Funding and Acquisitions (The Business of Ed-Tech)
Coding bootcamp Galvanize has raised $45 million in Series B funding from ABS Capital Partners, Colorado Impact Fund, Haystack Partners, Greg Maffei, Aspen Grove Capital, and University Ventures. It’s raised $63 million total.
Coding bootcamp Byte Academy has raised $2.67 million in funding from Tri5 Ventures.
Testing startup Gradopedia has raised an undisclosed amount of seed funding from an undisclosed list of investors.
Publisher John Wiley & Sons will acquire Atypon, a publishing software company, for $120 million.
Certica Solutions has acquired Educuity.
Guardian Capital Partners has acquired Carson-Dellosa Publishing LLC from Birch Hill Equity Partners.
Data and “Research”
Via Babson College: “95 Percent of Entrepreneurs Worldwide Finance Their Own Startups. Only 0.16 percent of U.S. small businesses received venture capital in 2015.”

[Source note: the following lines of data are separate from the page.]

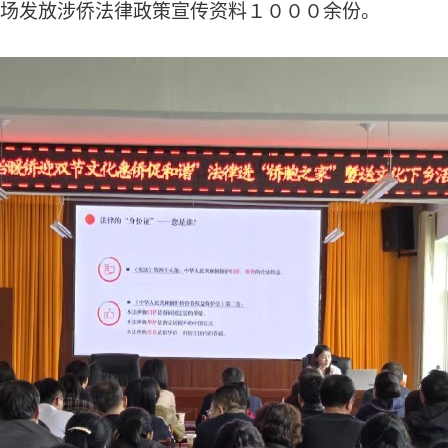
场发放涉侨法律政策宣传资料１０００余份。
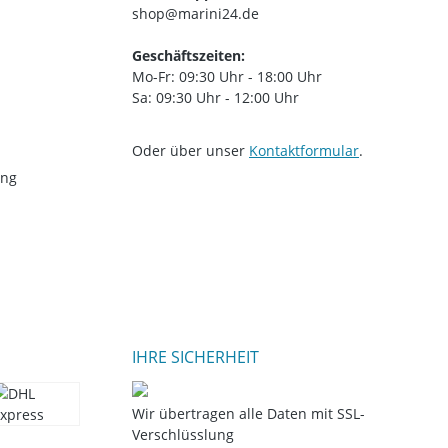
shop@marini24.de
Geschäftszeiten:
Mo-Fr: 09:30 Uhr - 18:00 Uhr
Sa: 09:30 Uhr - 12:00 Uhr
Oder über unser
Kontaktformular
.
ung
IHRE SICHERHEIT
Wir übertragen alle Daten mit SSL-
Verschlüsslung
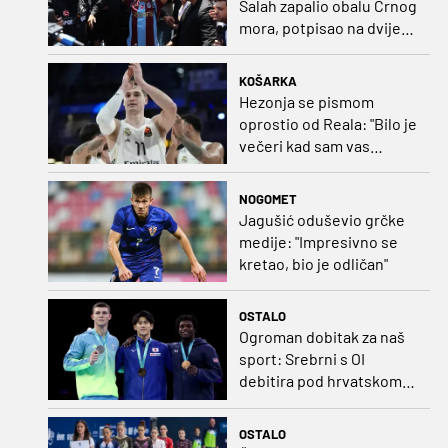
Salah zapalio obalu Crnog
mora, potpisao na dvije
godine
KOŠARKA
Hezonja se pismom
oprostio od Reala: "Bilo je
večeri kad sam vas
dovodio do ruba
strpljenja"
NOGOMET
Jagušić oduševio grčke
medije: "Impresivno se
kretao, bio je odličan"
OSTALO
Ogroman dobitak za naš
sport: Srebrni s OI
debitira pod hrvatskom
zastavom
OSTALO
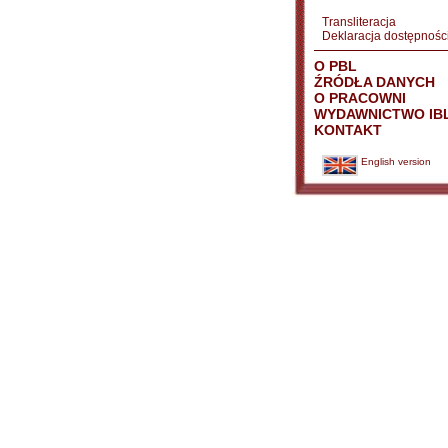
Transliteracja
Deklaracja dostępnośc
O PBL
ŹRÓDŁA DANYCH
O PRACOWNI
WYDAWNICTWO IB
KONTAKT
English version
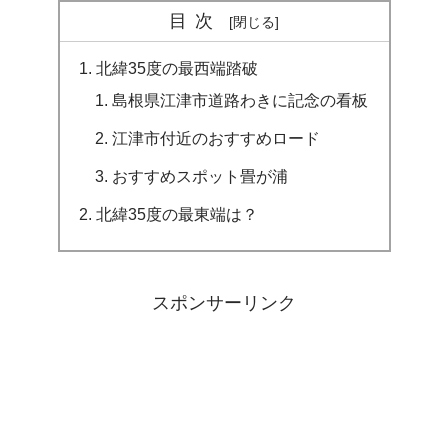
目次
北緯35度の最西端踏破
島根県江津市道路わきに記念の看板
江津市付近のおすすめロード
おすすめスポット畳が浦
北緯35度の最東端は？
スポンサーリンク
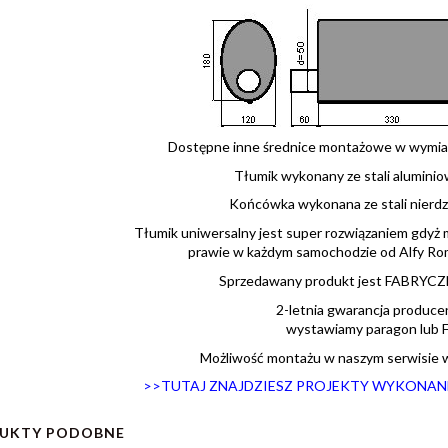
Dostępne inne średnice montażowe w wymiar
Tłumik wykonany ze stali aluminio
Końcówka wykonana ze stali nierd
Tłumik uniwersalny jest super rozwiązaniem gdy
prawie w każdym samochodzie od Alfy Ro
Sprzedawany produkt jest FABRYC
2-letnia gwarancja produce
wystawiamy paragon lub F.
Możliwość montażu w naszym serwisie 
>>TUTAJ ZNAJDZIESZ PROJEKTY WYKONANE
UKTY PODOBNE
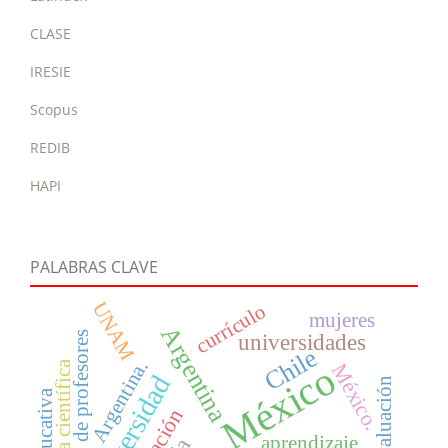
CLASE
IRESIE
Scopus
REDIB
HAPI
PALABRAS CLAVE
UNAM
currículo
mujeres
Argentina
formación de profesores
universidades
Chile
Argentina.
México
política científica
México.
universidad
evaluación
aprendizaje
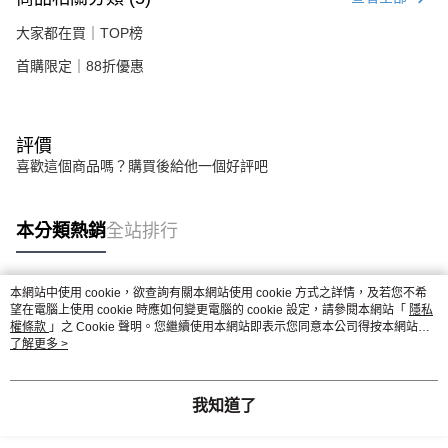
大家都在買｜TOP榜
首購限定｜88折優惠
評價
喜歡這個商品嗎？購買後給他一個好評吧
本分類熱銷
全站排行
本網站中使用 cookie，欲查詢有關本網站使用 cookie 方式之詳情，及若您不希
熱門標籤
望在電腦上使用 cookie 時應如何變更電腦的 cookie 設定，請參閱本網站「
隱私
權條款
」之 Cookie 聲明。您繼續使用本網站即表示您同意本公司得按本網站使
用條款之 Cookie 聲明使用 cookie。
了解更多 >
我知道了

Via The Chronicle of Higher Education: “Study Finds More Faculty Diversity at Public Institutions Than at Private Ones.”
“‘Clickbait’-esque titles work for academic papers too,” says Boing Boing.
Via The New York Times: “Last year’s law school graduates landed fewer jobs in private practice than any class in the last two decades, according to the National Association for Law Placement, which tracks developments in the legal profession.”
Via Inside Higher Ed: “U.K. report on for-profit colleges in six countries finds few benefits of sector and calls for tighter regulation, while acknowledging lack of data makes it hard to set rules.” From the report, “relative to the public sector, the quality of provision, especially in the for-profits, is often found wanting, while tuition fees are usually higher.”